The theft or compromise of data integrity comes at a high cost, financially and reputation-wise. The cost implication is evidence of why corporate organizations need to invest massively in premium cybersecurity systems. Interestingly, the cost incurred in addressing data breaches is way more than the average cost of cybersecurity.
When determining the actual costs that an organization might incur in addressing a data breach incident, many factors get considered. Getting a proper understanding of events leading to the breach and the resultant costs will help you get a clearer picture of the cyber risk such an organization gets exposed to and give you an idea of the cybersecurity measures to put in place to avoid a recurrence.
We’ll examine five of these factors below.
Type and Sensitivity of Breached Data
This factor is one of the most significant to consider when calculating the cost that an organization will incur after a successful data breach. While the loss of clients’ email addresses has a considerable level of significance, its effect isn’t always as pronounced as the loss of sensitive personally identifiable information like social security numbers, confidential health information, credit card details, etc.
The more sensitive the data stolen is, the more you’re likely to pay to fix things. The leakage of some specific data may land your organization in many court cases and settlement rows. So, before calculating the cost that will address a breach, consider finding out how sensitive and vital the data is.
Size of the Organization
The size of the affected organization is an essential factor to consider when analyzing the average cost of a data breach. The amount a small shop will incur is likely to be significantly lower than that of a large corporation. Big organizations and corporations are the primary targets of cybercriminals, who go all out to ensure they cause a massive stir.
An example that readily comes to mind is the Epsilon database breach of 2011, during which the hackers stole the email addresses of about 2% of its clients. Because of the size of the organization involved and the caliber of clients it serves, they estimated the breach to cost up to $3 billion.
When a data breach occurs, the affected organization is likely to suffer a delay, disruption, or a complete shutdown of operations. A security incident isn’t a minor thing, as it puts the entire enterprise at the risk of several complications. When operations get disrupted or halted, it has a financial implication, which you must consider when calculating how much such an attack will cost the organization.
A cyberattack leading to massive data breach usually have a legal implication. Affected clients whose classified records get compromised in the attack are likely to embark on class-action lawsuits against the affected organization. This legal tussle typically comes with financial implications in the form of legal fees and settlements.
The Cause of the Breach
Data breaches typically fall into two categories: those initiated by the insiders and those caused by outsiders. While it’s yet unclear which group causes more damage as both usually bring dire consequences, those caused by a third-party organization are usually the more costly.

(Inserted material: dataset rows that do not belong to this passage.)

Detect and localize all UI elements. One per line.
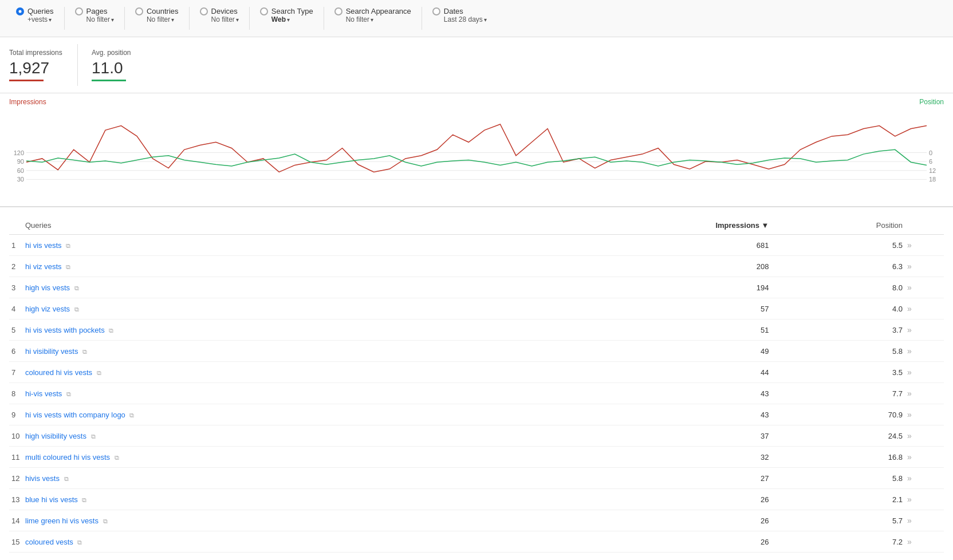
table-row[interactable]: 5hi vis vests with pockets ⧉513.7» [9, 320, 944, 341]
chevron-right-icon[interactable]: » [907, 537, 912, 546]
external-link-icon[interactable]: ⧉ [74, 306, 81, 313]
cell-query[interactable]: hivis vests ⧉ [23, 468, 522, 489]
cell-position: 70.9 [771, 404, 905, 425]
table-header: Queries Impressions ▼ Position [9, 216, 944, 235]
th-queries[interactable]: Queries [23, 216, 522, 235]
filter-item-queries[interactable]: Queries+vests▾ [9, 5, 61, 26]
cell-query[interactable]: coloured hi vis vests ⧉ [23, 362, 522, 383]
table-row[interactable]: 12hivis vests ⧉275.8» [9, 468, 944, 489]
table-row[interactable]: 2hi viz vests ⧉2086.3» [9, 256, 944, 277]
external-link-icon[interactable]: ⧉ [66, 263, 73, 270]
table-row[interactable]: 6hi visibility vests ⧉495.8» [9, 341, 944, 362]
cell-action[interactable]: » [905, 383, 944, 404]
cell-action[interactable]: » [905, 256, 944, 277]
th-impressions[interactable]: Impressions ▼ [522, 216, 771, 235]
chevron-right-icon[interactable]: » [907, 410, 912, 419]
cell-query[interactable]: blue hi vis vests ⧉ [23, 489, 522, 510]
external-link-icon[interactable]: ⧉ [97, 369, 104, 376]
cell-action[interactable]: » [905, 362, 944, 383]
filter-item-devices[interactable]: DevicesNo filter▾ [193, 5, 246, 26]
cell-action[interactable]: » [905, 298, 944, 320]
table-row[interactable]: 11multi coloured hi vis vests ⧉3216.8» [9, 447, 944, 468]
table-row[interactable]: 13blue hi vis vests ⧉262.1» [9, 489, 944, 510]
external-link-icon[interactable]: ⧉ [64, 475, 71, 482]
filter-item-pages[interactable]: PagesNo filter▾ [68, 5, 121, 26]
cell-query[interactable]: high vis vests ⧉ [23, 277, 522, 298]
chevron-right-icon[interactable]: » [907, 389, 912, 398]
cell-action[interactable]: » [905, 277, 944, 298]
cell-query[interactable]: hi vis vests with pockets ⧉ [23, 320, 522, 341]
external-link-icon[interactable]: ⧉ [91, 433, 98, 440]
filter-divider [249, 7, 250, 30]
external-link-icon[interactable]: ⧉ [66, 242, 73, 249]
cell-action[interactable]: » [905, 489, 944, 510]
chevron-right-icon[interactable]: » [907, 262, 912, 271]
table-row[interactable]: 7coloured hi vis vests ⧉443.5» [9, 362, 944, 383]
cell-query[interactable]: coloured vests ⧉ [23, 531, 522, 553]
external-link-icon[interactable]: ⧉ [77, 539, 84, 546]
external-link-icon[interactable]: ⧉ [103, 518, 110, 524]
cell-action[interactable]: » [905, 447, 944, 468]
filter-item-search-type[interactable]: Search TypeWeb▾ [253, 5, 320, 26]
chevron-right-icon[interactable]: » [907, 474, 912, 483]
metric-impressions[interactable]: Total impressions1,927 [9, 44, 78, 86]
chevron-right-icon[interactable]: » [907, 283, 912, 292]
chevron-right-icon[interactable]: » [907, 346, 912, 356]
external-link-icon[interactable]: ⧉ [74, 285, 81, 291]
cell-query[interactable]: high visibility vests ⧉ [23, 425, 522, 447]
chevron-right-icon[interactable]: » [907, 240, 912, 250]
chevron-right-icon[interactable]: » [907, 368, 912, 377]
external-link-icon[interactable]: ⧉ [115, 454, 121, 461]
metric-value-impressions: 1,927 [9, 59, 64, 77]
th-position[interactable]: Position [771, 216, 905, 235]
svg-text:90: 90 [17, 158, 24, 165]
cell-position: 4.0 [771, 298, 905, 320]
cell-query[interactable]: hi vis vests with company logo ⧉ [23, 404, 522, 425]
cell-query[interactable]: lime green hi vis vests ⧉ [23, 510, 522, 531]
table-row[interactable]: 9hi vis vests with company logo ⧉4370.9» [9, 404, 944, 425]
chevron-down-icon: ▾ [236, 17, 239, 23]
chart-legend: Impressions Position [9, 98, 944, 106]
table-row[interactable]: 10high visibility vests ⧉3724.5» [9, 425, 944, 447]
external-link-icon[interactable]: ⧉ [109, 327, 116, 334]
cell-action[interactable]: » [905, 235, 944, 256]
external-link-icon[interactable]: ⧉ [82, 496, 89, 503]
cell-query[interactable]: hi-vis vests ⧉ [23, 383, 522, 404]
cell-query[interactable]: high viz vests ⧉ [23, 298, 522, 320]
cell-action[interactable]: » [905, 425, 944, 447]
cell-query[interactable]: hi vis vests ⧉ [23, 235, 522, 256]
chevron-right-icon[interactable]: » [907, 431, 912, 440]
filter-sublabel-dates: Last 28 days▾ [444, 15, 487, 23]
filter-item-search-appearance[interactable]: Search AppearanceNo filter▾ [328, 5, 418, 26]
chevron-right-icon[interactable]: » [907, 495, 912, 504]
chevron-right-icon[interactable]: » [907, 516, 912, 525]
chevron-down-icon: ▾ [484, 17, 487, 23]
table-row[interactable]: 4high viz vests ⧉574.0» [9, 298, 944, 320]
table-row[interactable]: 14lime green hi vis vests ⧉265.7» [9, 510, 944, 531]
table-row[interactable]: 8hi-vis vests ⧉437.7» [9, 383, 944, 404]
cell-action[interactable]: » [905, 510, 944, 531]
cell-action[interactable]: » [905, 320, 944, 341]
cell-query[interactable]: hi viz vests ⧉ [23, 256, 522, 277]
cell-query[interactable]: multi coloured hi vis vests ⧉ [23, 447, 522, 468]
filter-item-countries[interactable]: CountriesNo filter▾ [128, 5, 186, 26]
external-link-icon[interactable]: ⧉ [129, 412, 136, 419]
chevron-right-icon[interactable]: » [907, 304, 912, 313]
cell-action[interactable]: » [905, 341, 944, 362]
table-row[interactable]: 3high vis vests ⧉1948.0» [9, 277, 944, 298]
cell-action[interactable]: » [905, 531, 944, 553]
table-row[interactable]: 1hi vis vests ⧉6815.5» [9, 235, 944, 256]
chart-area: Impressions Position 120090660123018 [0, 93, 953, 207]
cell-query[interactable]: hi visibility vests ⧉ [23, 341, 522, 362]
filter-divider [324, 7, 324, 30]
table-row[interactable]: 15coloured vests ⧉267.2» [9, 531, 944, 553]
cell-index: 15 [9, 531, 23, 553]
cell-action[interactable]: » [905, 404, 944, 425]
filter-item-dates[interactable]: DatesLast 28 days▾ [426, 5, 494, 26]
chevron-right-icon[interactable]: » [907, 325, 912, 334]
cell-action[interactable]: » [905, 468, 944, 489]
chevron-right-icon[interactable]: » [907, 452, 912, 462]
external-link-icon[interactable]: ⧉ [82, 348, 89, 355]
external-link-icon[interactable]: ⧉ [66, 391, 73, 397]
metric-avg-position[interactable]: Avg. position11.0 [92, 44, 160, 86]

Ponemon Institute confirmed this assertion in a study they carried out, which showed that breaches caused by third-party agents are the costliest and usually result in the loss of a high volume of data. The magnitude of this loss automatically determines the average cost of a data breach.
There’s no doing too much in fortifying your security systems against cyberattacks. Although no data breach is entirely preventable, you’ve got to try as much as you can to put measures in place to minimize the risk. Besides having an excellent security infrastructure, consider hiring the services of a reputable IT company to run security checks on your systems regularly.